= The Uncounted Enemy =

1982 television documentary

The Uncounted Enemy: A Vietnam Deception was a controversial television documentary aired as part of the CBS Reports series on January 23, 1982. The 90-minute program, produced by George Crile III and narrated by Mike Wallace, asserted that in 1967 intelligence officers under General William Westmoreland, the commander of Military Assistance Command, Vietnam (MAC-V), had manipulated intelligence estimates in order to show far fewer communist personnel in South Vietnam than there actually were, thereby creating the impression that the Vietnam War was being won.

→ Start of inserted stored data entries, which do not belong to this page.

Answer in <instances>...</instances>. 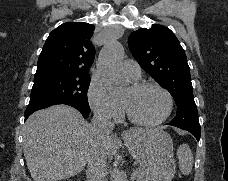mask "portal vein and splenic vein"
Instances as JSON below:
<instances>
[{
    "mask_svg": "<svg viewBox=\"0 0 228 181\" xmlns=\"http://www.w3.org/2000/svg\"><path fill=\"white\" fill-rule=\"evenodd\" d=\"M133 174L135 173H137L138 171H137V169L135 168V169H133L132 171H131Z\"/></svg>",
    "mask_w": 228,
    "mask_h": 181,
    "instance_id": "18ae733b",
    "label": "portal vein and splenic vein"
}]
</instances>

Samuel A. Adams, a Central Intelligence Agency analyst who had argued in 1967 for higher estimates of communist strength than those MACV was advocating, served as a consultant for the program.

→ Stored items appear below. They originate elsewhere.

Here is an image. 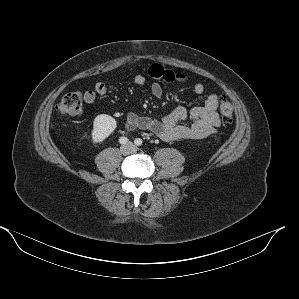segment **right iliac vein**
I'll use <instances>...</instances> for the list:
<instances>
[{
    "label": "right iliac vein",
    "mask_w": 299,
    "mask_h": 299,
    "mask_svg": "<svg viewBox=\"0 0 299 299\" xmlns=\"http://www.w3.org/2000/svg\"><path fill=\"white\" fill-rule=\"evenodd\" d=\"M127 150H128V147H127V146H123V147L121 148V152H122V153H126Z\"/></svg>",
    "instance_id": "obj_1"
}]
</instances>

In response, Westmoreland publicly rebuked these claims and demanded 45 minutes of open airtime to rebut them. CBS refused the request, so Westmoreland sued CBS, Crile, Wallace, and Adams for libel on September 13. A conservative public-interest law firm, Capital Legal Foundation, brought the suit on Westmoreland's behalf, and its president, Dan Burt, served as Westmoreland's pro bono attorney. The suit was funded by grants from several conservative organizations, such as the Richard Mellon Scaife Foundation, the John M. Olin Foundation, and the Smith Richardson Foundation whose goals were to kill CBS Reports and turn back the 1964 New York Times v. Sullivan rule, which required that public officials or figures prove actual malice to win a libel suit against the press.

The case went to trial two years later. The trial, Westmoreland v. CBS, was approaching its end in 1985 when Westmoreland suddenly dropped his lawsuit, citing a statement by CBS that Westmoreland interpreted as an apology. CBS did not retract anything that had been said in the broadcast, but stated that it had “never intended to assert, and does not believe, that General Westmoreland was unpatriotic or disloyal in performing his duties as he saw them.” CBS subsequently lost its libel insurance over the case. Additionally, serious, in-depth documentaries became produced far less frequently on CBS and the other two major networks of the time than had been the case during the 1960s and 1970s, a development that perhaps coincides with less aggressive investigative reporting on television on all news programs generally since the time of the suit.